When a defendant is being sentenced for multiple offences, the overall sentence must be moderated, rather than each sentence being added together.

In the High Court case of Mill v R [1988] HCA 70; (1988) 166 CLR 59 at p 62-63, in a joint judgment, the court wrote:

“8. The totality principle is a recognized principle of sentencing formulated to assist a court when sentencing an offender for a number of offences. It is described succinctly in Thomas, Principles of Sentencing, 2nd ed. (1979), pp 56-57 as follows (omitting references):

‘The effect of the totality principle is to require a sentencer who has passed a series of sentences, each properly calculated in relation to the offence for which it is imposed and each properly made consecutive in accordance with the principles governing consecutive sentences, to review the aggregate sentence and consider whether the aggregate is ‘just and appropriate’. The principle has been stated many times in various forms: ‘when a number of offences are being dealt with and specific punishments in respect of them are being totted up to make a total, it is always necessary for the court to take a last look at the total just to see whether it looks wrong(‘); ‘when … cases of multiplicity of offences come before the court, the court must not content itself by doing the arithmetic and passing the sentence which the arithmetic produces. It must look at the totality of the criminal behaviour and ask itself what is the appropriate sentence for all the offences’.”

As the Court of Appeal observed in R v Schmidt [2011] QCA 133, “That principle has been an element of sentencing practice in Australia for a number of years”.

10. De Simoni

In the High Court case of R v De Simoni (1981) 147 CLR 383, the defendant had broken into what he believed was an empty house and was surprised in the dark by the occupant. He believed the occupant was a young man and he was in danger. He defended himself and only afterward did he find out the occupant was an elderly lady. He then showed immediate remorse by helping the elderly lady into a chair, apologising to her and brought her a glass of water and a telephone so she could call someone to assist her before he fled the scene.

De Simoni was subsequently charged and pleaded guilty to Robbery. However, the Fact Sheet alleged that he had ‘wounded’ the victim which amounted to a more serious offence of Robbery in Circumstances of Aggravation. The sentencing judge took the wounding into account and effectively sentenced De Simoni for the more serious offence even though he had not been charged with it.

The High Court held that the sentencing judge had erred and should not have accepted Agreed Facts that amounted to a more serious offence than what had been charged. An offender can only be sentenced for the offence of which he is convicted.

There are numerous examples of where an offender cannot be sentenced on the basis of facts that would amount to a more serious offence:

→ an offender being sentenced for manslaughter on the basis that they intended to commit grievous bodily harm

→ an offender being sentenced for possession of tainted thing on the basis that they stole the thing

→ an offender being sentenced for unlawful use of a motor vehicle on the basis that they stole they vehicle.
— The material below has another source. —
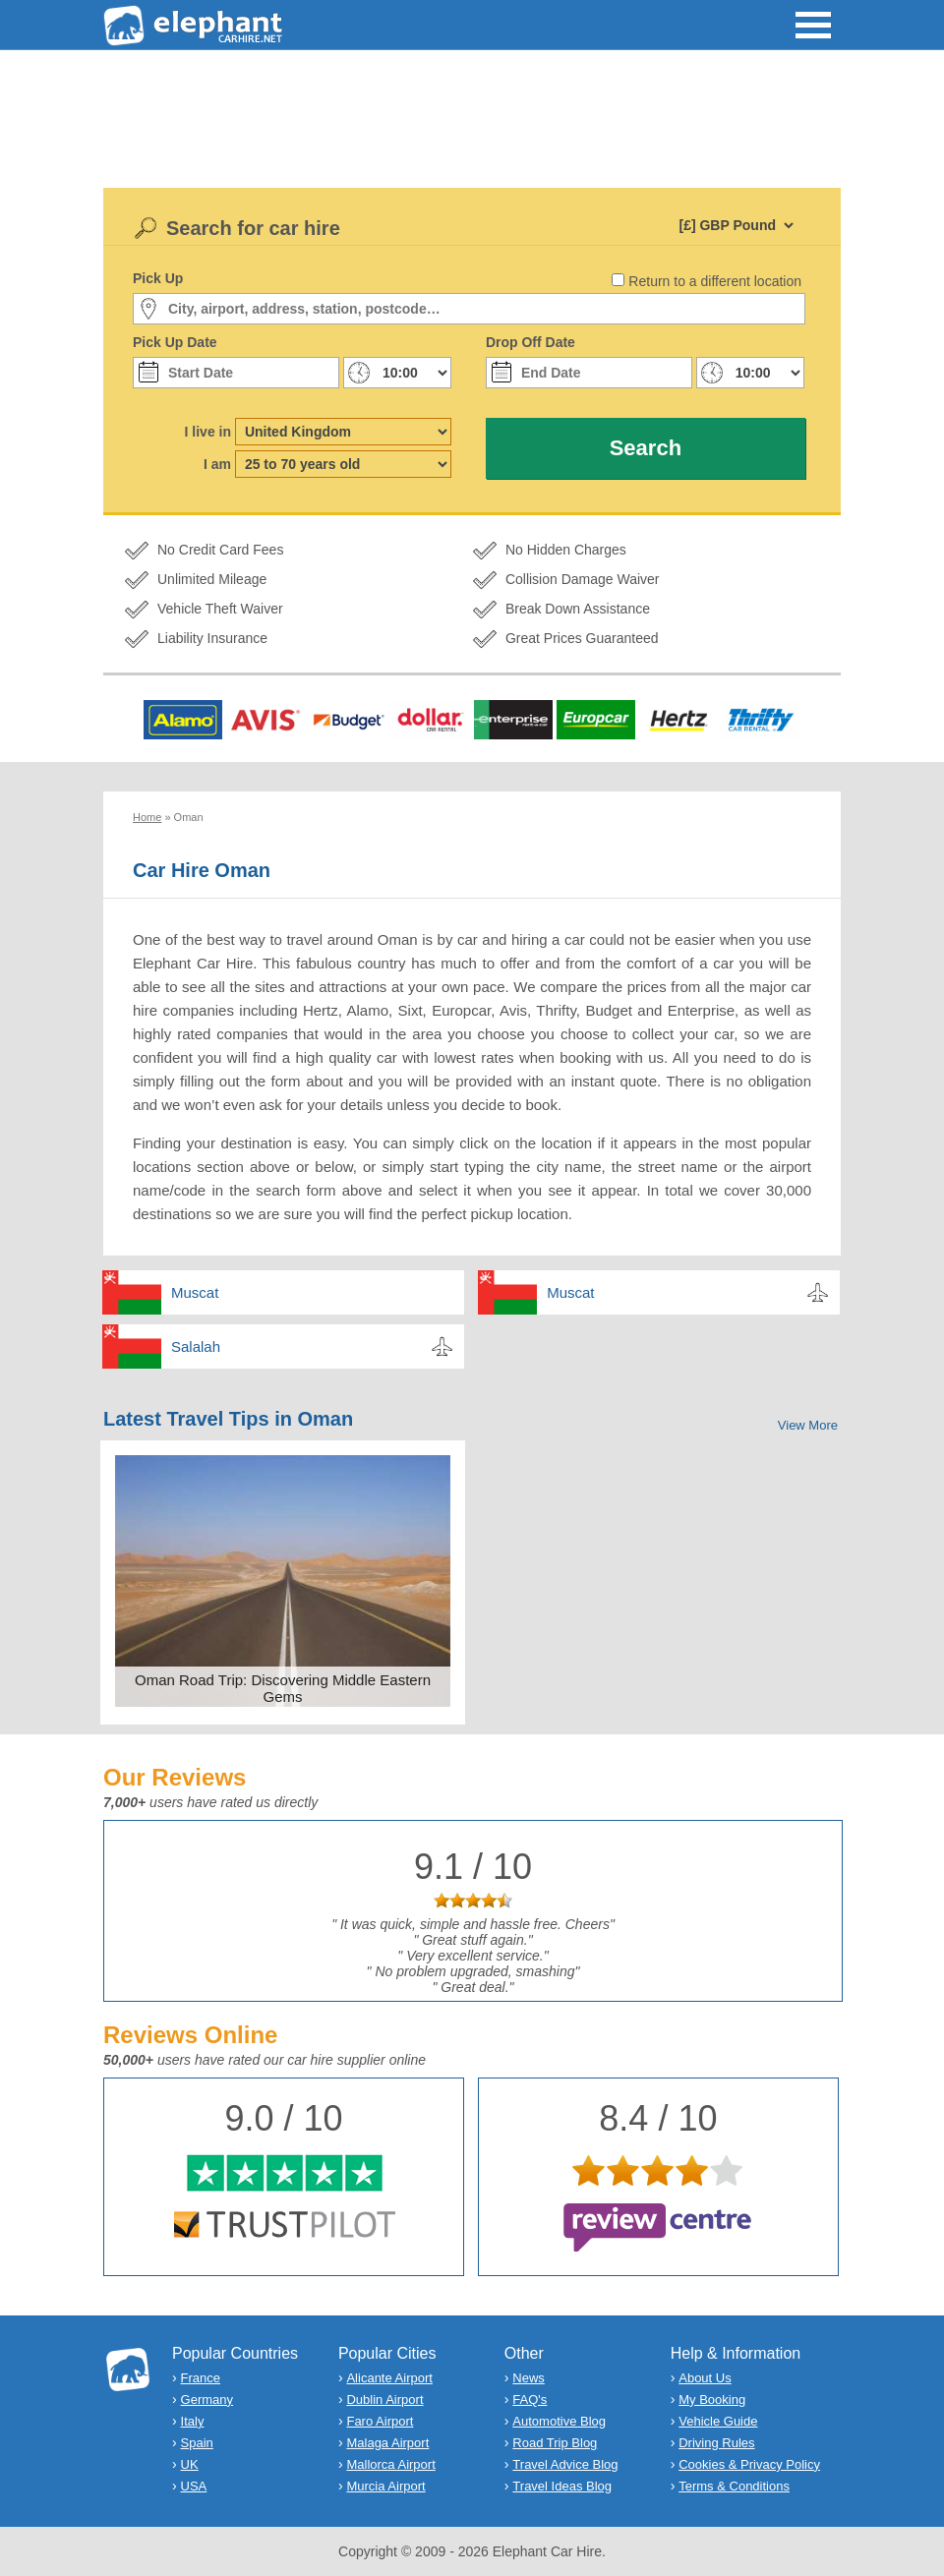 The height and width of the screenshot is (2576, 944). I want to click on Driving Rules, so click(716, 2442).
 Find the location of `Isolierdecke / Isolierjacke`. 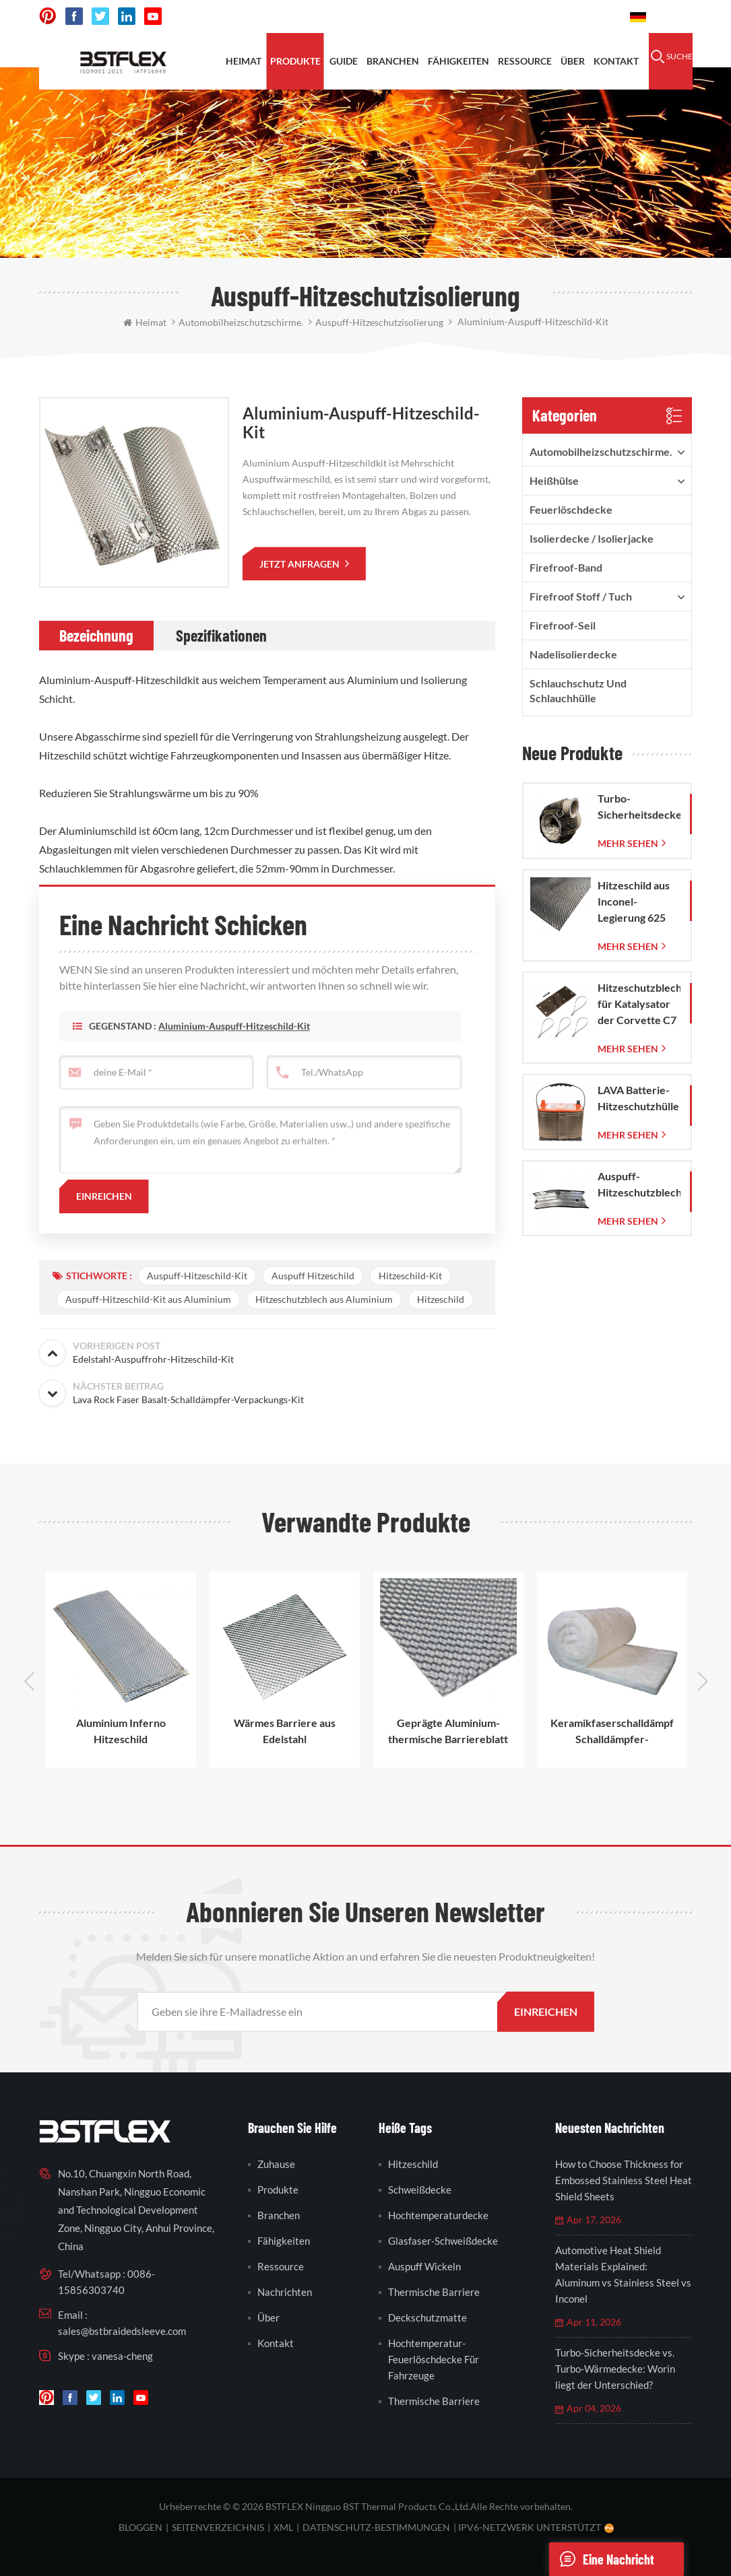 Isolierdecke / Isolierjacke is located at coordinates (592, 538).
In which case, such a basis would amount to a more serious offence, and therefore should not be taken into account for sentence.

Conclusion

While criminal law sentencing is a discretion, there are a number of principles in Qld which apply and must be correctly followed by the sentencing judge. Many of those principles are imposed by the Penalties and Sentences Act 1992, but some are the product of case law. Such principles are aimed at ensuring fairness to a convicted defendant, as well as ensuring some degree of consistency in how Courts sentence offenders.